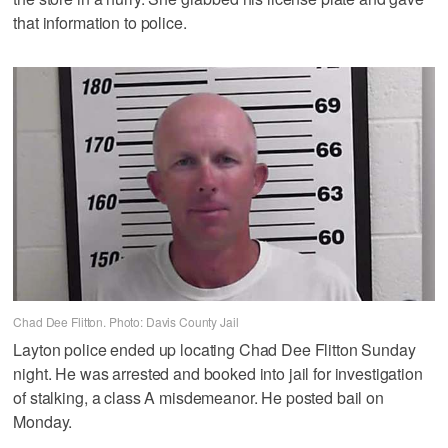
that information to police.
Chad Dee Flitton. Photo: Davis County Jail
Layton police ended up locating Chad Dee Flitton Sunday
night. He was arrested and booked into jail for investigation
of stalking, a class A misdemeanor. He posted bail on
Monday.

> Activity
Every entry in the listing is to be duplicated precisely, except for its pictures.

> Written solution
that information to police.
Chad Dee Flitton. Photo: Davis County Jail
Layton police ended up locating Chad Dee Flitton Sunday
night. He was arrested and booked into jail for investigation
of stalking, a class A misdemeanor. He posted bail on
Monday.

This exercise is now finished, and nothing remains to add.